From: Philippe VERDY (verdy_p@wanadoo.fr)
Date: Sat Apr 30 2005 - 10:02:36 CST
> Message du 30/04/05 00:31
> De : "JFC (Jefsey) Morfin" <jefsey@jefsey.com>
> A : "Philippe Verdy" <verdy_p@wanadoo.fr>, unicode@unicode.org, "Andrew C. West" <andrewcwest@alumni.princeton.edu>
> Copie à :
> Objet : Re: String name and Character Name
>
> At 23:06 29/04/2005, Philippe Verdy wrote:
> >Don't forget the well-known traditional name for "@" in French: "une
> >arrobace" (normally feminine in typographic language like for the term
> >"une espace", but many French users think these terms are masculine, so
> >their genre is now ambiguous... unless one makes the distinction between
> >the typographic usage that designates the glyph or an implementation of
> >this glyph in a page layout, and the other usages where it just designates
> >the abstract character in some text).
>
> eternal dispute. Nevertheless your description does not match my French
> (what is a good point in favor of what I try to make the WG-ltru
> understand: languages are more complex than just a langtag).
>
> I personally use "arobase" (Google seems to confirm it is the most used in
> a 100 to 1 proportion) and pronounce it "arobase" or "a commercial" when
> people do not catch my "ad" which is the correct meaning, pronunciation and
> intent (a in a d) like the perluette (et - t linked to an et).
This is definitely not a correct way tro write it. It is found only in texts that try to give an approximate phonetic notation for it. Also see below. Note that the "Petit Robert" only lists "arrobe" or "arobe" to designate the typograpic symbol.
Note that there's a strong difference between the name of a character (here meant as a abstract glyph or symbol) and the way it is pronounced in sentences that use them.
So "@" is in close relation, when pronounced with the Latin term "ad" (some French linguists insist that the Latin term should be used instead of "at", noting that the English term is directly coming from Latin "ad" too, and also the very similar look of the typography to write the Latin term "ad" in Old Mediaval texts).

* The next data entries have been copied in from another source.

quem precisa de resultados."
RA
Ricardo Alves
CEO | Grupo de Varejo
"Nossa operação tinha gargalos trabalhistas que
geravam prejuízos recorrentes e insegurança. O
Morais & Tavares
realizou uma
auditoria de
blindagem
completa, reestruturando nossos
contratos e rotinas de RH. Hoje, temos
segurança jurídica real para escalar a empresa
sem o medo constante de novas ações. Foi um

> That "@" was used as the sign of the weigh "arroba" is another story, like
> $ for the peso (the flag on a pole, sign of gold) the pound copied to show
> they also had gold the story says, copied with a second richer strike to
> make it a dollar sign for the Thaler. Two strikes copied in the Yen and now
> in Euro sign.
>
> >It was also commonly named "a commercial" in the past, but the expression
> >is now deprecated.
>
> Then my kids are deprecated. When you are more than 15 you are totally
> outdated nowadays....
This just depends of usage environment. "a commercial" is very much related
to the "et commercial" that commonly names the "esperluète" or "éperluète"
(the ampersand sign). But once you realize that "&" and "@" have very
distinct usage patterns, it seems ridiculous to match these signs with a
common designation pattern.
> >Those French users that use "@" in email addresses now pronounce it "at"

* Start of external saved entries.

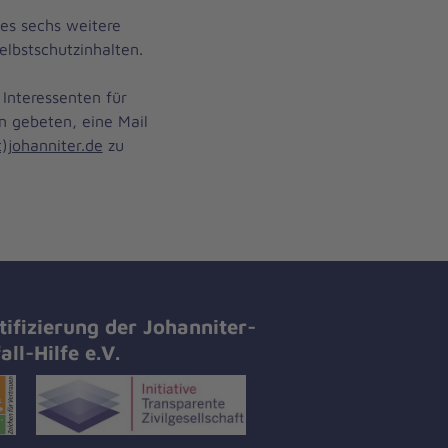
es sechs weitere
elbstschutzinhalten.
 Interessenten für
 gebeten, eine Mail
)johanniter.de
zu
tifizierung der Johanniter-
all-Hilfe e.V.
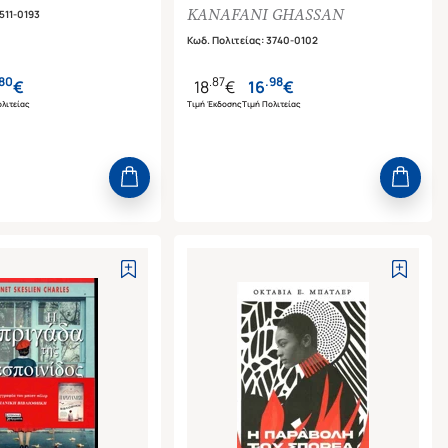
KANAFANI GHASSAN
511-0193
Κωδ. Πολιτείας
:
3740-0102
80
.
87
.
98
€
18
€
16
€
λιτείας
Τιμή Έκδοσης
Τιμή Πολιτείας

> >like in English, some are resisting and use the french usual preposition
> >"à" when spelling these addresses orally...).
> >
> >Despite this, for now, I have not heard or read any expression like "le
> >signe at" in French text or speech. So "un (une) arrobace" is still used
> >everywhere when not spelling an email addresses or related technical
> >syntaxes (but many don't know how to write "arrobace" correctly -- some
> >even write "arobasse" -- and this orthographic difficulty may be one
> >reason why the old oral expression "a commercial" still persists in French
> >on the written form).
>
> I understand it is the AFNOR standard.
Not the standard of linguists. Initialliy "arrobe" (also written with a single r, given that this was a term imported from Spanish or Catalan) should be the correct term.

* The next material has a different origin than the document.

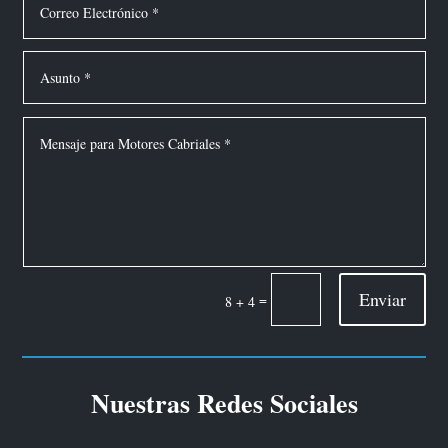
Enviar
=
8 + 4
Nuestras Redes Sociales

Its origin comes from the Spanish (and Portuguese) term "arroba" which was a volume or weight measure unit (11.5 kg to 15 kg, or 10 to 15 liters, varying with the type of product measured. So its *plural* form was "arrobas" (with the final s pronounced as in Spanish), before it was modified to match with French orthographic rules, when the concept of plural was lost.
The Spanish term "arroba" was a quarter of a "Spanish real", and meant "one quarter" of this last unit.
>>> Note that the Spanish real had a similar sign looking like
>>> an italic r within a loop. Where is this "real sign" in Unicode?
The Spanish term "arroba" comes from Arabic "al reba'a" (meaning: one quarter) or "reba'a" (meaning: fourth) which was dialectalized in Iberic usage into "ar-roub". The Spanish arroba (and the real) is no more a unit measure since Spain adopted the metric system in 1859.
So the Spanish name "arroba" designates the old usage of the character to represent the measure unit. As this usage has been forgotten and replaced by another meaning "at" (in more close relation with the initial typography of the Latin term "ad", from which it has now restored its semantic), it remains now the Spanish term "arroba" used only to designate the typographic symbol.